=== DATASET ===
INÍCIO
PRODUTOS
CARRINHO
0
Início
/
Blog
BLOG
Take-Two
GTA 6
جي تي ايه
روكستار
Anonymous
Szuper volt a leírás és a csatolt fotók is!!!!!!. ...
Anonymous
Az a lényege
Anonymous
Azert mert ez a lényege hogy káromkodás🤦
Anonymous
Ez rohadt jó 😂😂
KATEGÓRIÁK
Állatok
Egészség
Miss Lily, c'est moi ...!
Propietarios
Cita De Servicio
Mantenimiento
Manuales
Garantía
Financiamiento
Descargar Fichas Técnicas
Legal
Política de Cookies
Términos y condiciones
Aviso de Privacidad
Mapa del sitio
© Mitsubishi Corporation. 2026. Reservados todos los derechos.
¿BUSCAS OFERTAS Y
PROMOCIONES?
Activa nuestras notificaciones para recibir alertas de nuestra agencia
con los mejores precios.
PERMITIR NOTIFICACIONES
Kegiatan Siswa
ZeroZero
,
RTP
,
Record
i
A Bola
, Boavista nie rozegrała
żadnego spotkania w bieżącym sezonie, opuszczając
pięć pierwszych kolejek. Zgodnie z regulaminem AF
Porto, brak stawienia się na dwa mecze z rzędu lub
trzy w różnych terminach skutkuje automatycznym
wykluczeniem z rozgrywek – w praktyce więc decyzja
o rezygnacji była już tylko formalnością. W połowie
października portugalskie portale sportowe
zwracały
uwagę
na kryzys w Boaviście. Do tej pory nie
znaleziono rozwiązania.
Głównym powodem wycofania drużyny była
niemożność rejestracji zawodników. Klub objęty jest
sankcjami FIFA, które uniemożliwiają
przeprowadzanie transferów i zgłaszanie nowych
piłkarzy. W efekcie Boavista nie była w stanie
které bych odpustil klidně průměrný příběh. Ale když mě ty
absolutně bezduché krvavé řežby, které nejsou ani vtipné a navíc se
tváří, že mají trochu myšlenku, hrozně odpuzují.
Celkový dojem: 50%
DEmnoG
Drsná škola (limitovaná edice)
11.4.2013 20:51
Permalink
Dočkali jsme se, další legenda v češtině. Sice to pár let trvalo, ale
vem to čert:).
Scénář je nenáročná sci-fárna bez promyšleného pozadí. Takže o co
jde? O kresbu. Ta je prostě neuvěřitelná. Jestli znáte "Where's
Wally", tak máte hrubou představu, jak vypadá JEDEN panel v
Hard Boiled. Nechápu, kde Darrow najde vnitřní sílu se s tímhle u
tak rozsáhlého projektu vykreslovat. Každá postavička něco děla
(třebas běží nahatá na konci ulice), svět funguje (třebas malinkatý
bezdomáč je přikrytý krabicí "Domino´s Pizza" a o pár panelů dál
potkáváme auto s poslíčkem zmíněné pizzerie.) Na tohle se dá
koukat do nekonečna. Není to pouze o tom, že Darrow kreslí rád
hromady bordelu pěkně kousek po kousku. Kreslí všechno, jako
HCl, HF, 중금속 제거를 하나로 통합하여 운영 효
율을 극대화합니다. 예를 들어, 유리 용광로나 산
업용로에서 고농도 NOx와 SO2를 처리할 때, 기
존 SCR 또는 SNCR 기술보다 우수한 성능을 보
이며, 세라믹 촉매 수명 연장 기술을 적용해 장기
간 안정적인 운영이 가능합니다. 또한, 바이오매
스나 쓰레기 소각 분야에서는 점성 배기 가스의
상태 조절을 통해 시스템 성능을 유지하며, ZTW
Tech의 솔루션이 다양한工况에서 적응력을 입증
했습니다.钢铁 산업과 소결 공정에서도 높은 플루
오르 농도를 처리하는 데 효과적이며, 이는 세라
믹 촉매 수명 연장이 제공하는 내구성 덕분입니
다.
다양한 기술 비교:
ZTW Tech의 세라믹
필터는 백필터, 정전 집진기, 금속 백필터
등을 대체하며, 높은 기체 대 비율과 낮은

=== TRY IT ===
Go through the records above and copy every line with the word "lényege".

=== COMPLETED TASK ===
Az a lényege
Azert mert ez a lényege hogy káromkodás🤦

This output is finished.